Ah, Nayana lupa jika sedari tadi ada anak kecil yang memperhatikannya dan Patra.
"Kenapa? Kamu nggak suka punya mami kayak saya?"
Nayana tahu dirinya sangat bodoh untuk berinteraksi dengan anaknya sendiri. Namun, dia memang tidak tahu harus memulai dari mana. Dia tidak bisa tiba-tiba akrab dan mengatakan kalimat sayang pada Zaira karena ini pertemuan pertama mereka setelah anak itu lahir.
"Kenapa lambutnya melah, lulus lagi? Jelek. Lambut mami yang di foto cantik. Hitam, telus sosis kayak aku."
Semua ciri fisik yang disebutkan Zaira itu memang milik Nayana. Dulu. Tapi karena tak ingin mengingatnya lagi, Nayana mengubahnya. Rambut hitam dan bergelombangnya hanya mengingatkan Nayana bagaimana seringnya telunjuk Prata memainkan rambut perempuan itu saat mesra sebagai kekasih.
Ya, selayaknya pasangan kekasih lainnya, Patra dan Nayana memiliki banyak waktu berdua yang dihabiskan dengan berbagai cara romantis.
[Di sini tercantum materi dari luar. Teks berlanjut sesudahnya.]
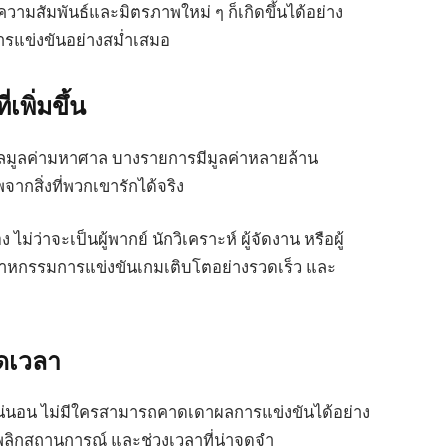
 ความสัมพันธ์และมิตรภาพใหม่ ๆ ก็เกิดขึ้นได้อย่าง
มการแข่งขันอย่างสม่ำเสมอ
พิ่มขึ้น
ัลมูลค่ามหาศาล บางรายการมีมูลค่าหลายล้าน
จากสิ่งที่พวกเขารักได้จริง
ไม่ว่าจะเป็นผู้พากย์ นักวิเคราะห์ ผู้จัดงาน หรือผู้
อุตสาหกรรมการแข่งขันเกมเติบโตอย่างรวดเร็ว และ
อดเวลา
น่นอน ไม่มีใครสามารถคาดเดาผลการแข่งขันได้อย่าง
พลิกสถานการณ์ และช่วงเวลาที่น่าจดจำ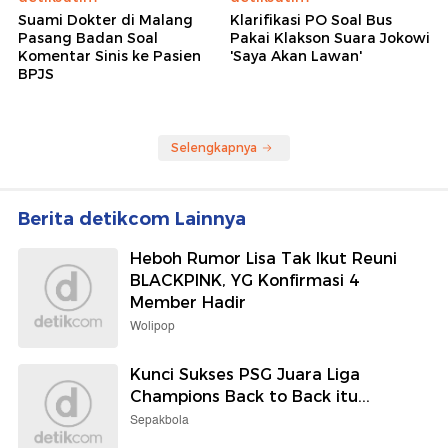
Suami Dokter di Malang
Klarifikasi PO Soal Bus
Pasang Badan Soal
Pakai Klakson Suara Jokowi
Komentar Sinis ke Pasien
'Saya Akan Lawan'
BPJS
Selengkapnya
Berita detikcom Lainnya
Heboh Rumor Lisa Tak Ikut Reuni
BLACKPINK, YG Konfirmasi 4
Member Hadir
Wolipop
Kunci Sukses PSG Juara Liga
Champions Back to Back itu...
Sepakbola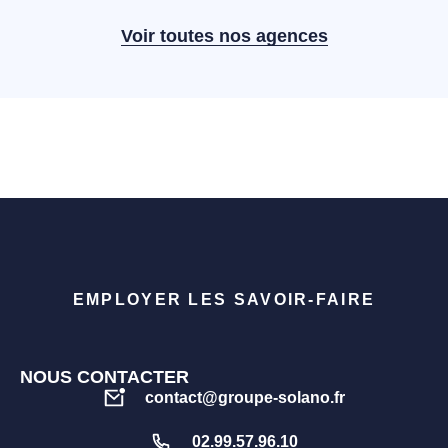
Voir toutes nos agences
EMPLOYER LES SAVOIR-FAIRE
NOUS CONTACTER
contact@groupe-solano.fr
02.99.57.96.10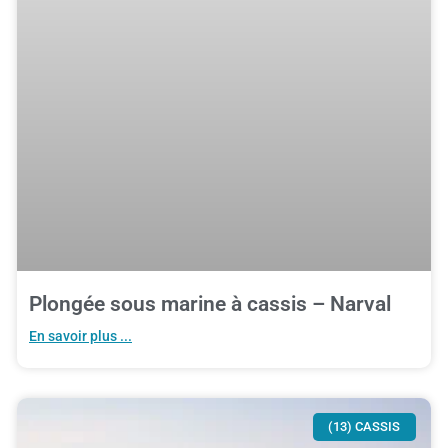
Plongée sous marine à cassis – Narval
En savoir plus ...
(13) CASSIS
Sentuhan fisik adalah kegiatan yang paling disenangi. Ke mana saja tujuannya, asal selalu bergandengan tangan maka akan terasa lengkap. Lebih dari bergandengan tangan? Tak perlu dipertanyakan! Jika tak melakukannya, Nayana tidak akan kebobolan dan melahirkan seorang bayi.
"Kamu tumben ke sini, Ay? Aku masih ada latihan—"
"Aku telat."
"Hah? Telat kelas siapa sampe panik gini, Ay?"
Nayana tidak bisa menyembunyikan kepanikannya sama sekali. Dia sedang dalam masalah besar dan sekarang mereka ada di area kampus yang tentu saja masih banyak mahasiswa lalu lalang di sekitarnya.
"Ay? Kamu kenapa?"
"Pra, aku telat haid. Dua bulan. Aku takut, Pra!"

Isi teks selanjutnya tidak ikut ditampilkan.